More than 100 “reformist” Parsis have inaugurated a fire temple in Pune’s Kondhwa area which recognises the children of Parsis marrying outside the community as well as allows entry to non-Parsis.

The shrine made on a budget of Rs 2.2 crore is an attempt to end the discrimination meted out to non-Parsi spouses in the community.

Top lawyer Fali Nariman, former advocate general Darius Khambata and industrialist Anu Aga are some of the donors of the temple under the banner of ‘Association for Revival of Zoroastrianism’.

The inauguration ceremony saw the participation of over 100 Parsis and their non-Parsi spouses and children. Some couples also flew in from abroad.

“We have a gender discrimination issue due to which if any Parsi woman gets married to a non-Parsi, she is not allowed to enter the sacred fire temple.
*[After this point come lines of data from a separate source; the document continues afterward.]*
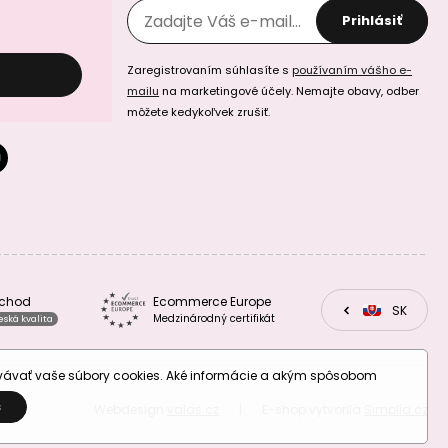
Prihlásiť
Filc / plsť
Filc / plsť
Zaregistrovaním súhlasíte s
používaním vášho e-
vianočný motív s
vianočný motív s
mailu
na marketingové účely. Nemajte obavy, odber
vločkami 1mm
hviezdami 1mm
béžový
biely
môžete kedykoľvek zrušiť.
Filc / plsť
Filc / plsť
vianočný motív s
vianočný motív s
bchod
Ecommerce Europe
hviezdami 1mm
hviezdami 1mm
CZ
SK
EU
tmavozelený
červený
Medzinárodný certifikát
eská kvalita
ovávať vaše súbory cookies. Aké informácie a akým spôsobom
S
Webdesign
valas.cz
|
E-shop vytvorila
Simplia.cz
Even their children are not allowed inside the temple,” said Vispy Wadia, a reformist.

“When a Parsi man marries outside the community, his children are allowed inside the fire temple, but the spouse is not allowed. When they visit a fire temple, the non-Parsi spouse is made to wait outside the temple,” he said.

Terming this tradition as “pure discrimination”, Wadia said it has a big psychological impact on children when they see that their mother cannot enter the temple.

“To end this gender discrimination, we thought we should have our own place of worship, where there is no gender discrimination or any other constraints,” he said.

Wadia, married within the community, said several like-minded people thought the orthodoxy was wrong and regressive.

“We thought we need to have a separate place of worship, where anybody can come in with their heads held high, without any fear, prejudice and discrimination,” he asserted.

The Association for Revival of Zoroastrianism has received support from several people, from within and outside the community, for the initiative, he said.

Orthodox rules are dividing the Parsi families, Wadia argued.

“We (reformists) are uniting families. Among Parsis, around 35 per cent marriages take place outside the community and the number increases every year,” he said.